Do you have any news on BLOOD OPERA, or when we can expect to see it in theaters or on the festival circuit?
I’ll break this first here – I am making my first film in FEBRUARY. The great minds behind stuff like THE THEATRE BIZARRE and THE INNKEEPERS are actually financing an ultra low budget film experiment that I’m handling every facet of. It’s not BLOOD OPERA per se (a film that will eventually be made when I have the scratch to realize that epic), more a scaled down chapter in that film’s broader scope. I can’t tell you the title, nor plot specifics but I will tell you that it will be moody, strange, bloody and really informed by music.
What inspired you to create MUSIC FOR MURDER?

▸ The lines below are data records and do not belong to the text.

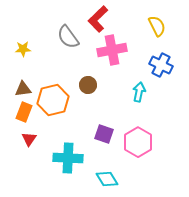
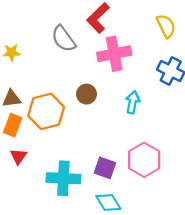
cyan arrow: (139, 92) -> (133, 102), moved
purple square: (104, 134) -> (105, 168), moved

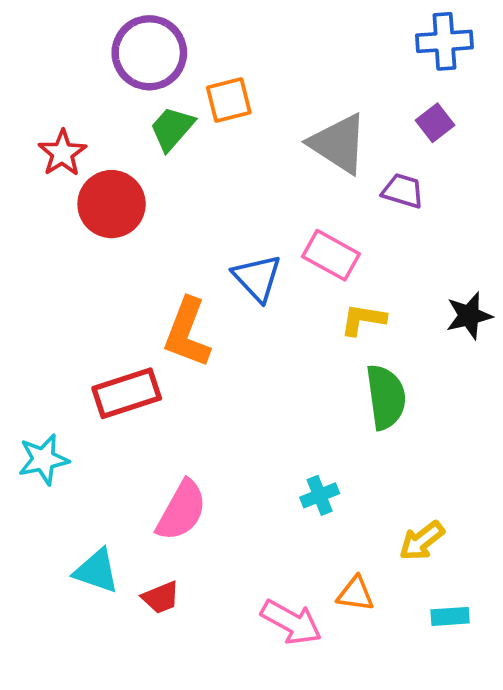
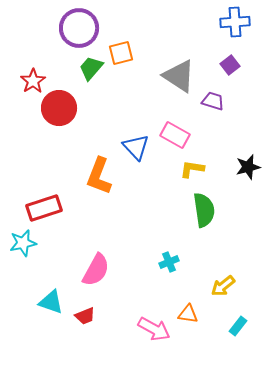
red rectangle: (127, 393) -> (44, 208), moved
cyan rectangle: (450, 616) -> (238, 326), turned -48

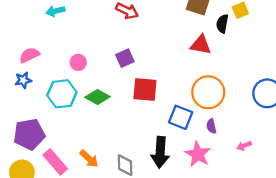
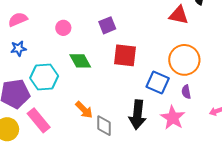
blue star: (23, 80) -> (18, 48), moved
cyan hexagon: (62, 94) -> (44, 77), moved
green diamond: (97, 97) -> (80, 61), turned 30
orange arrow: (89, 159) -> (84, 110), moved

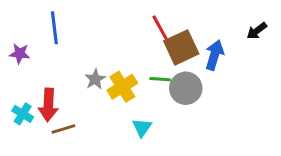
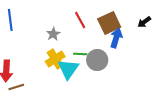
brown square: (181, 47) -> (109, 23), moved
gray star: (95, 79) -> (53, 34), moved
cyan triangle: (142, 127) -> (68, 69), moved, size x1.6

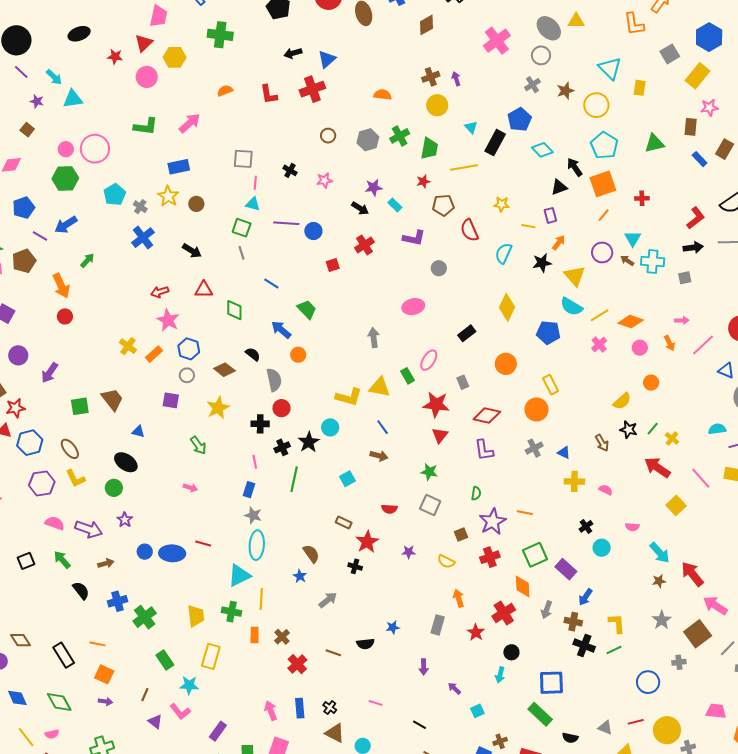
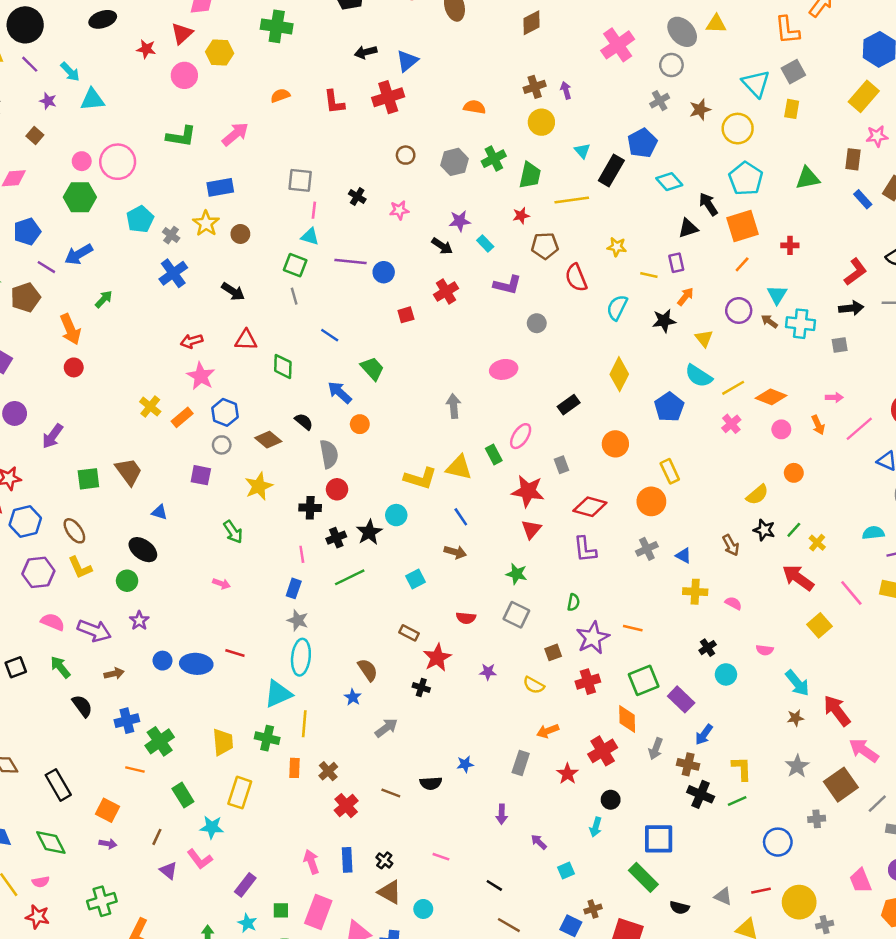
gray square: (670, 54) -> (793, 72), moved
yellow triangle: (575, 276) -> (704, 338), size x0.7
blue pentagon: (548, 333) -> (669, 407), turned 30
green line: (294, 479) -> (350, 577), turned 50
orange arrow: (459, 598) -> (548, 731), turned -96
orange line: (97, 644) -> (135, 770), moved
pink trapezoid: (716, 711) -> (860, 881), turned -120

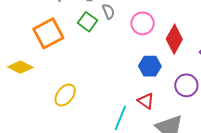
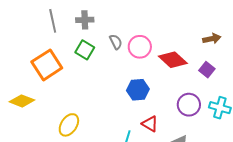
gray semicircle: (108, 11) -> (116, 42), moved
red diamond: (174, 39) -> (173, 60), turned -72
blue hexagon: (150, 66) -> (138, 90), moved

MUSIC FOR MURDER is out December 13th from a soundtrack niche label called 2M1 Records. It partly consists of music I’ve written and recorded over the past decade as well as new stuff…music is a big part of my life, I need it to say what written words cannot. So even though this album is a small release, I’m happy to have these tracks, my “children” out there for people to hopefully enjoy…and I stress that all my music is the product of my own two hands, no pro-tools, no other musicians even save my wife, the singer Carrie Eliza who has contributed some haunting work here…it’s all very personal, like most of the stuff I do, I guess….
Recently, you released your first book, BLOOD SPATTERED BOOK. How did you decide on the concept?

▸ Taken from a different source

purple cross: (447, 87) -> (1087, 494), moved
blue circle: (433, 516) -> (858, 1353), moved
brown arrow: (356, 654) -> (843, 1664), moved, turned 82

BSB came out 2 years ago from Midnight Marquee and it’s a fun – again, personal – collection of essays and interviews surrounding some of my favorite, often unloved or undervalued horror films. Many of the entries stemmed from my FANGORIA blog I did before I became EIC…the site got wiped incidentally so the only place you can read this stuff in any form is in this book. Ive seen so much and expanded so much since I wrote that I hope to eventually do a follow-up…

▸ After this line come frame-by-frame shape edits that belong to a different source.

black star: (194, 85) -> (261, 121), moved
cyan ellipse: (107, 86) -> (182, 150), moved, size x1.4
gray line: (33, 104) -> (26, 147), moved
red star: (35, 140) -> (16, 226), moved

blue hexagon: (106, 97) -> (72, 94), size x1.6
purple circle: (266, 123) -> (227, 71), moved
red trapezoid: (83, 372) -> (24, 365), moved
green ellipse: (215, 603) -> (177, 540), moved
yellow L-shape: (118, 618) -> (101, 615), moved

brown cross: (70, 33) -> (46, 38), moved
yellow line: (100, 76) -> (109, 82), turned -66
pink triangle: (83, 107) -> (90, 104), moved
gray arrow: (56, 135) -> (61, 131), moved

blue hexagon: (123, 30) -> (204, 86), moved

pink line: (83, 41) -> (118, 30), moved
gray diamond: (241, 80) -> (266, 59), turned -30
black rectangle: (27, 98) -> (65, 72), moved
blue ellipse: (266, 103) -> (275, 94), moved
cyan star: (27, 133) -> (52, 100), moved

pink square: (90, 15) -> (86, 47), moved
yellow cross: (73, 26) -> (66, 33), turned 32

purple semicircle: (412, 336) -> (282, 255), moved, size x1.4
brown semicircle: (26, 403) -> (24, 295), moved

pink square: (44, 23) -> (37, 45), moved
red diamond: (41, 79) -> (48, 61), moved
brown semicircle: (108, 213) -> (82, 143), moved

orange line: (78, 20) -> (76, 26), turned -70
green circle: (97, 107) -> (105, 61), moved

Recently, you took over as editor in chief at Fangoria. How has it compared to your time at Rue Morgue?
There is no comparison. At Rue Morgue, I was a writer, columnist and radio voice but I was a freelance gun at the end of the day. I had no creative control over the presentation. At Fango, I’ve been blessed to have this amazing piece of history to honor for the past 2 years, to play with, hopefully improve upon in some respects. Rue Morgue taught me so much and opened so many doors though. I value that. And I understand how hard it is, how much work it is to be an editor now, all the decisions both creative and economical…I was a brat back in those RM days and I as editor would have probably hated me back then. But you live, you learn, wouldn’t trade a second of it for anything.
It seems as though you’ve made myriad changes since joining the Fangoria team, what’s next for everyone’s favorite horror magazine?
Who knows! Only a fool attempts to predict the future. I will say that I promise to always be true to my mandate to make a fun, smart, unpredictable and eccentric genre film magazine with something for everyone. I refuse to be boring. The minute any of this becomes tiresome routine I will lose interest…
Do you have any projects on the horizon that you would like to share with us?
Lots of ideas bubbling in the Fango-verse, lots of projects on the go…it’s a great magazine, you know, my tenure aside. I often go back and just read how much incredible history is in those pages and I’m filled with pride. I used to read Tony Timpone, Uncle Bob and Mike Gingold when i was a child. Now I’m doing this, my face will be on that monument too…it’s just bizarre. So my main focus will be keeping this magazine alive as long as readers will let it live….and ensuring that every project bearing this brand does what FANGORIA should always do and that’s enlighten, entertain, energize and of course, make you barf. Can’t forget that.